[Dataset entries]
◆ ◆ ◆
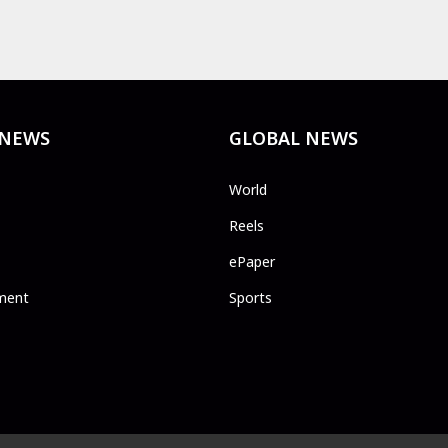
 NEWS
GLOBAL NEWS
World
Reels
ePaper
ment
Sports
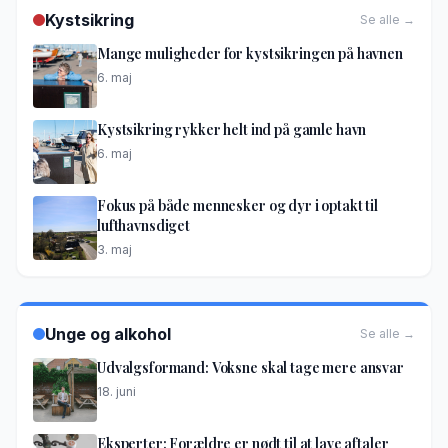
Kystsikring
Se alle →
Mange muligheder for kystsikringen på havnen
6. maj
Kystsikring rykker helt ind på gamle havn
6. maj
Fokus på både mennesker og dyr i optakt til
lufthavnsdiget
3. maj
Unge og alkohol
Se alle →
Udvalgsformand: Voksne skal tage mere ansvar
18. juni
Eksperter: Forældre er nødt til at lave aftaler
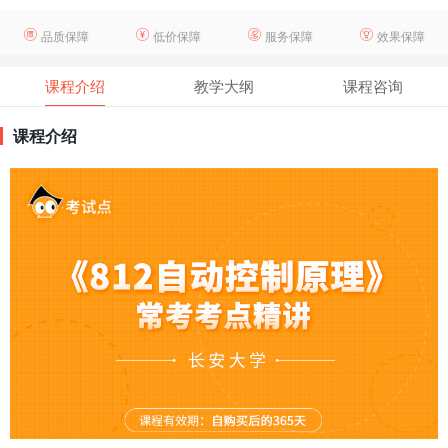
品质保障
低价保障
服务保障
效果保障
课程介绍
教学大纲
课程咨询
课程介绍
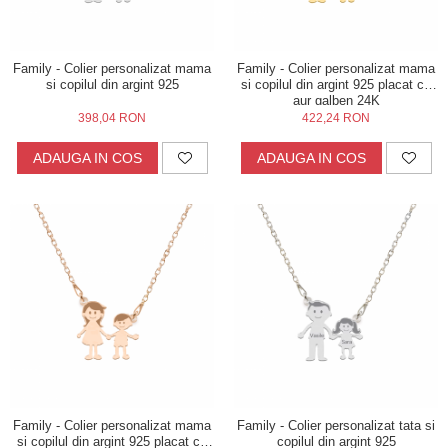
Family - Colier personalizat mama
Family - Colier personalizat mama
si copilul din argint 925
si copilul din argint 925 placat cu
aur galben 24K
398,04 RON
422,24 RON
ADAUGA IN COS
ADAUGA IN COS
Family - Colier personalizat mama
Family - Colier personalizat tata si
si copilul din argint 925 placat cu
copilul din argint 925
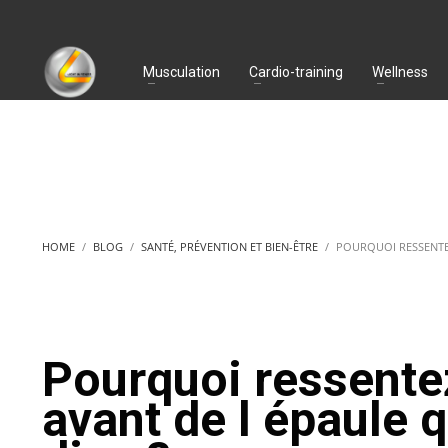
Musculation
Cardio-training
Wellness
HOME
BLOG
SANTÉ, PRÉVENTION ET BIEN-ÊTRE
POURQUOI RESSENTEZ
Pourquoi ressente
avant de l épaule 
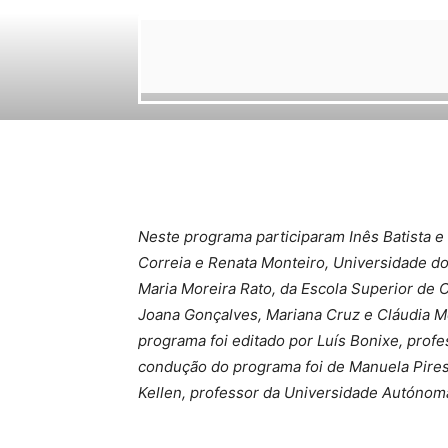
Neste programa participaram Inês Batista 
Correia e Renata Monteiro, Universidade do 
Maria Moreira Rato, da Escola Superior de C
Joana Gonçalves, Mariana Cruz e Cláudia M
programa foi editado por Luís Bonixe, profes
condução do programa foi de Manuela Pires
Kellen, professor da Universidade Autónom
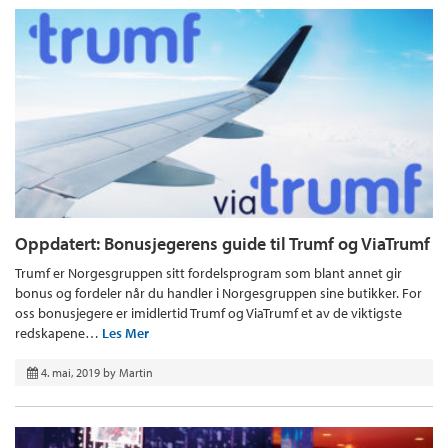
Oppdatert: Bonusjegerens guide til Trumf og ViaTrumf
Trumf er Norgesgruppen sitt fordelsprogram som blant annet gir
bonus og fordeler når du handler i Norgesgruppen sine butikker. For
oss bonusjegere er imidlertid Trumf og ViaTrumf et av de viktigste
redskapene…
Les Mer
4. mai, 2019
by
Martin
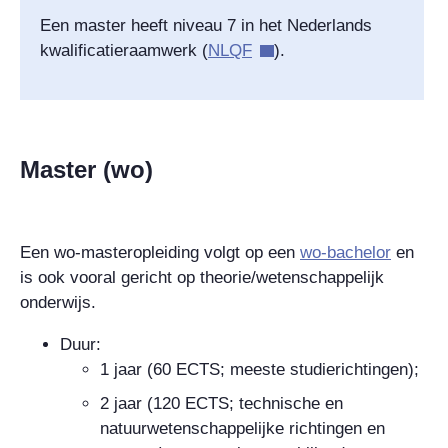
Een master heeft niveau 7 in het Nederlands
kwalificatieraamwerk (
NLQF
).
Master (wo)
Een wo-masteropleiding volgt op een
wo-bachelor
en
is ook vooral gericht op theorie/wetenschappelijk
onderwijs.
Duur:
1 jaar (60 ECTS; meeste studierichtingen);
2 jaar (120 ECTS; technische en
natuurwetenschappelijke richtingen en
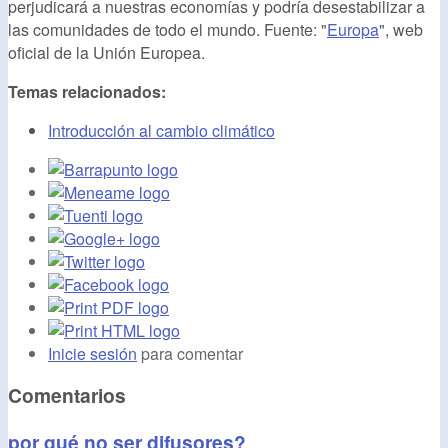
perjudicará a nuestras economías y podría desestabilizar a
las comunidades de todo el mundo. Fuente: "
Europa
", web
oficial de la Unión Europea.
Temas relacionados:
Introducción al cambio climático
Inicie sesión
para comentar
Comentarios
por qué no ser difusores?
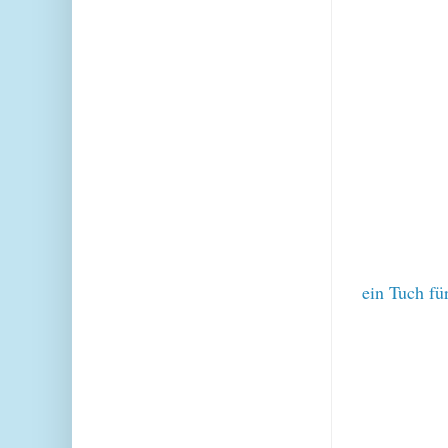
ein Tuch fü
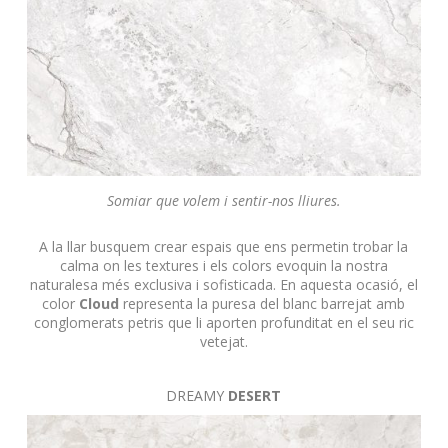
Somiar que volem i sentir-nos lliures.
A la llar busquem crear espais que ens permetin trobar la
calma on les textures i els colors evoquin la nostra
naturalesa més exclusiva i sofisticada.
En aquesta ocasió, el
color
Cloud
representa la puresa del blanc barrejat amb
conglomerats petris que li aporten profunditat en el seu ric
vetejat.
DREAMY
DESERT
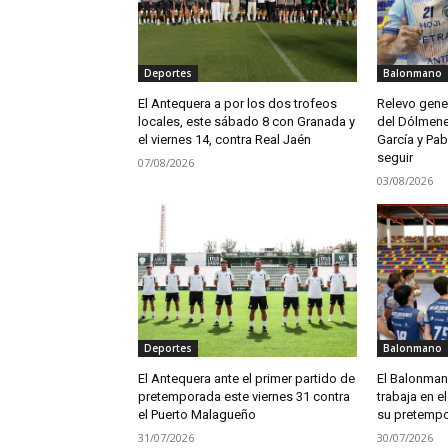
Deportes
Balonmano
El Antequera a por los dos trofeos
Relevo gener
locales, este sábado 8 con Granada y
del Dólmene
el viernes 14, contra Real Jaén
García y Pab
seguir
07/08/2026
03/08/2026
Deportes
Balonmano
El Antequera ante el primer partido de
El Balonma
pretemporada este viernes 31 contra
trabaja en el
el Puerto Malagueño
su pretemp
31/07/2026
30/07/2026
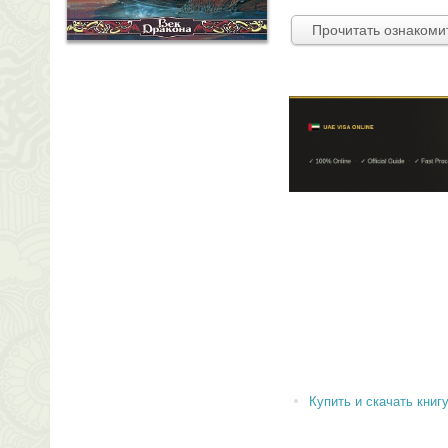
Прочитать ознакоми
Купить и скачать книгу 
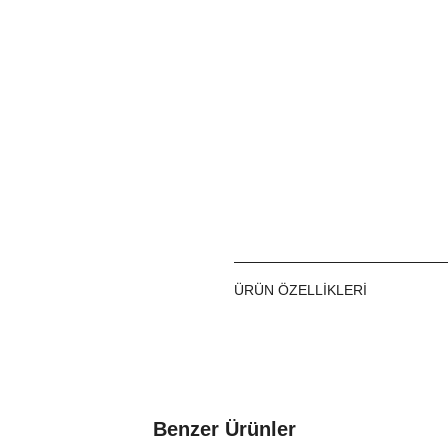
Ölçü
Standa
ÜRÜN ÖZELLIKLERI
Benzer Ürünler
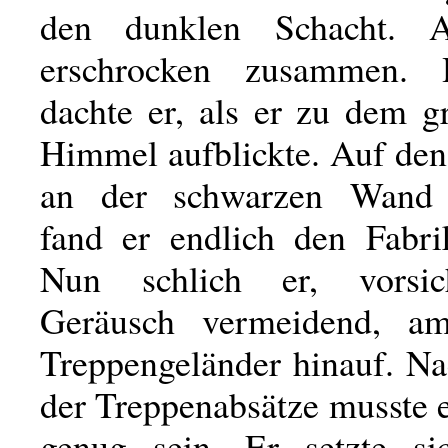
den dunklen Schacht. A
erschrocken zusammen. 
dachte er, als er zu dem g
Himmel aufblickte. Auf den
an der schwarzen Wand h
fand er endlich den Fabr
Nun schlich er, vorsic
Geräusch vermeidend, am
Treppengeländer hinauf. Na
der Treppenabsätze musste e
genug sein. Er setzte si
◆ ◆ ◆
Problem to solve | All of the records above are to be copied exactly, minus the pictures.

Answer to the problem |
 NEWS
GLOBAL NEWS
World
Reels
ePaper
ment
Sports
Kystsikring
Se alle →
Mange muligheder for kystsikringen på havnen
6. maj
Kystsikring rykker helt ind på gamle havn
6. maj
Fokus på både mennesker og dyr i optakt til
lufthavnsdiget
3. maj
Unge og alkohol
Se alle →
Udvalgsformand: Voksne skal tage mere ansvar
18. juni
Eksperter: Forældre er nødt til at lave aftaler
品质保障
低价保障
服务保障
效果保障
课程介绍
教学大纲
课程咨询
课程介绍
Family - Colier personalizat mama
Family - Colier personalizat mama
si copilul din argint 925
si copilul din argint 925 placat cu
aur galben 24K
398,04 RON
422,24 RON
ADAUGA IN COS
ADAUGA IN COS
Family - Colier personalizat mama
Family - Colier personalizat tata si
si copilul din argint 925 placat cu
copilul din argint 925
Musculation
Cardio-training
Wellness
HOME
BLOG
SANTÉ, PRÉVENTION ET BIEN-ÊTRE
POURQUOI RESSENTEZ
Pourquoi ressente
avant de l épaule 
Neste programa participaram Inês Batista 
Correia e Renata Monteiro, Universidade do 
Maria Moreira Rato, da Escola Superior de C
Joana Gonçalves, Mariana Cruz e Cláudia M
programa foi editado por Luís Bonixe, profes
condução do programa foi de Manuela Pires
Kellen, professor da Universidade Autónom
Oppdatert: Bonusjegerens guide til Trumf og ViaTrumf
Trumf er Norgesgruppen sitt fordelsprogram som blant annet gir
bonus og fordeler når du handler i Norgesgruppen sine butikker. For
oss bonusjegere er imidlertid Trumf og ViaTrumf et av de viktigste
redskapene…
Les Mer
4. mai, 2019
by
Martin
Een master heeft niveau 7 in het Nederlands
kwalificatieraamwerk (
NLQF
).
Master (wo)
Een wo-masteropleiding volgt op een
wo-bachelor
en
is ook vooral gericht op theorie/wetenschappelijk
onderwijs.
Duur:
1 jaar (60 ECTS; meeste studierichtingen);
2 jaar (120 ECTS; technische en
natuurwetenschappelijke richtingen en
perjudicará a nuestras economías y podría desestabilizar a
las comunidades de todo el mundo. Fuente: "
Europa
", web
oficial de la Unión Europea.
Temas relacionados:
Introducción al cambio climático
Inicie sesión
para comentar
Comentarios
por qué no ser difusores?
ein Tuch fü
Somiar que volem i sentir-nos lliures.
A la llar busquem crear espais que ens permetin trobar la
calma on les textures i els colors evoquin la nostra
naturalesa més exclusiva i sofisticada.
En aquesta ocasió, el
color
Cloud
representa la puresa del blanc barrejat amb
conglomerats petris que li aporten profunditat en el seu ric
vetejat.
DREAMY
DESERT
Deportes
Balonmano
El Antequera a por los dos trofeos
Relevo gener
locales, este sábado 8 con Granada y
del Dólmene
el viernes 14, contra Real Jaén
García y Pab
seguir
07/08/2026
03/08/2026
Deportes
Balonmano
El Antequera ante el primer partido de
El Balonma
pretemporada este viernes 31 contra
trabaja en el
el Puerto Malagueño
su pretemp
31/07/2026
30/07/2026
Прочитать ознакоми
Купить и скачать книгу 
Ölçü
Standa
ÜRÜN ÖZELLIKLERI
Benzer Ürünler
den dunklen Schacht. A
erschrocken zusammen. 
dachte er, als er zu dem g
Himmel aufblickte. Auf den
an der schwarzen Wand h
fand er endlich den Fabr
Nun schlich er, vorsic
Geräusch vermeidend, am
Treppengeländer hinauf. Na
der Treppenabsätze musste e
genug sein. Er setzte si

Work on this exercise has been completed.